Negação da agência do escravizado.
Capítulo 4
Ainda a exposição museológica - O Museu
conclama a Etnicidade?
Conclusões
REFERÊNCIAS
Capítulo 1
Museus e Etnicidade
Ao visitarmos um museu, mal percebemos a complexidade do sistema de relações sociais e simbólicas que tornaram possível a sua formação a asseguram o seu funcionamento. Percorrendo o circuito das exposições, somos levados a esquecer todo o processo de produção de cada um dos objetos materiais expostos, a história de cada um deles, como chegaram ao museu, assim como todo o trabalho necessário à sua aquisição, classificação, preservação e exibição naquele espaço. Os agentes e as relações que tornaram possíveis esses processos ficam na penumbra, em favor do enquadramento institucional dos objetos numa determinada exposição.

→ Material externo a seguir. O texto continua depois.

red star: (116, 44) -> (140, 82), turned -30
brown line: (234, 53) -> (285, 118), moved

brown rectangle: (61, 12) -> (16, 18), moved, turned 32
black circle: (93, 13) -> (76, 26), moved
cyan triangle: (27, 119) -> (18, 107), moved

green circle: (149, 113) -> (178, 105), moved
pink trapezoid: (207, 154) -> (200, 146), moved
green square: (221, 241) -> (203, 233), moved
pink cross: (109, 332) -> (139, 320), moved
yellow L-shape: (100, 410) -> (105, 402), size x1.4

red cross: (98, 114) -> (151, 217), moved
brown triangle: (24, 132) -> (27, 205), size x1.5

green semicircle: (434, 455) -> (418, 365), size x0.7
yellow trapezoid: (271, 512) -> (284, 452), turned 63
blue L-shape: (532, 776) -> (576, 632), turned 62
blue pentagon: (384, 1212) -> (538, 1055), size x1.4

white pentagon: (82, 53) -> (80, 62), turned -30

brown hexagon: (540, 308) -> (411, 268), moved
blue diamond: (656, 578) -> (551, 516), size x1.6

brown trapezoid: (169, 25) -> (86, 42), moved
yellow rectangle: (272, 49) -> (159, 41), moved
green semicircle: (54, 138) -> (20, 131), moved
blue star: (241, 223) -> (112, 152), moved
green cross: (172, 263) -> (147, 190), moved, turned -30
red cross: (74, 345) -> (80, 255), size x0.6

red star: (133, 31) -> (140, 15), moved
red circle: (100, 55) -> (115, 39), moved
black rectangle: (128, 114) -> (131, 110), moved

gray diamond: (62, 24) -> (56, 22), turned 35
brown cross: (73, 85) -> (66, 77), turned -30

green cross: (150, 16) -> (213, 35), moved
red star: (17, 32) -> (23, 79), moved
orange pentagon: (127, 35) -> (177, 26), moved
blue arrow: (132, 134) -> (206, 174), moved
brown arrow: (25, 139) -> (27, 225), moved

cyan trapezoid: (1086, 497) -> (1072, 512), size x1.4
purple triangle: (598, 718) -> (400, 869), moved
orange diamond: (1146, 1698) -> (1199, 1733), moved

[José Reginaldo Gonçalves]
Lidamos, no tempo presente, com a herança cultural que podemos impingir aos objetos. É como se eles possuíssem uma aura por causa de valores extras que lhes são atribuídos com o correr do tempo e outros que lhes são também atribuídos quando em coleções de patrimônio, como ocorre com os artefatos colocados em museus. Relíquia, semiósforo, objetos históricos: seus compromissos são essencialmente com o presente, pois é no presente que eles são produzidos ou reproduzidos como categoria de objeto e é às necessidades do presente que eles respondem
(MENESES, 2005, p. 26).
Embora os objetos antigos tenham sido produzidos no passado, eles possuem seu valor acrescido àquele de uso cotidiano quando de sua produção. É, pois, no tempo presente que o objeto antigo figura no museu com valor cognitivo e sensorial já não mais no nível individual, mas coletivo. Ou seja, no social mais ampliado. Entre os valores conferidos aos objetos por causa da chancela do tempo, estão o de memória e o de história. Costumamos eleger alguns objetos, independentemente do seu valor de uso social, para reter, comemorar, fixar e reconhecer uma experiência vivida em sociedade. Assim, escolhemos alguns artefatos unitariamente ou em conjunto, ou mesmo de grandes proporções na forma de um bem arquitetônico, por exemplo. Fornecemos a eles a alcunha de portadores de sentido específico ou de qualidade excepcional de determinada pessoa ou demarcadores de experiências sociais de uma ou mais fases de um processo histórico, bem como de um feito específico.
Passamos, então, à percepção do que é a cultura material nos museus. É preciso ter claro que a Cultura Material é condição de existência do museu. Disciplina, que pode se articular a outras como a arqueologia e a antropologia para estudo de processos e articulação de contextos.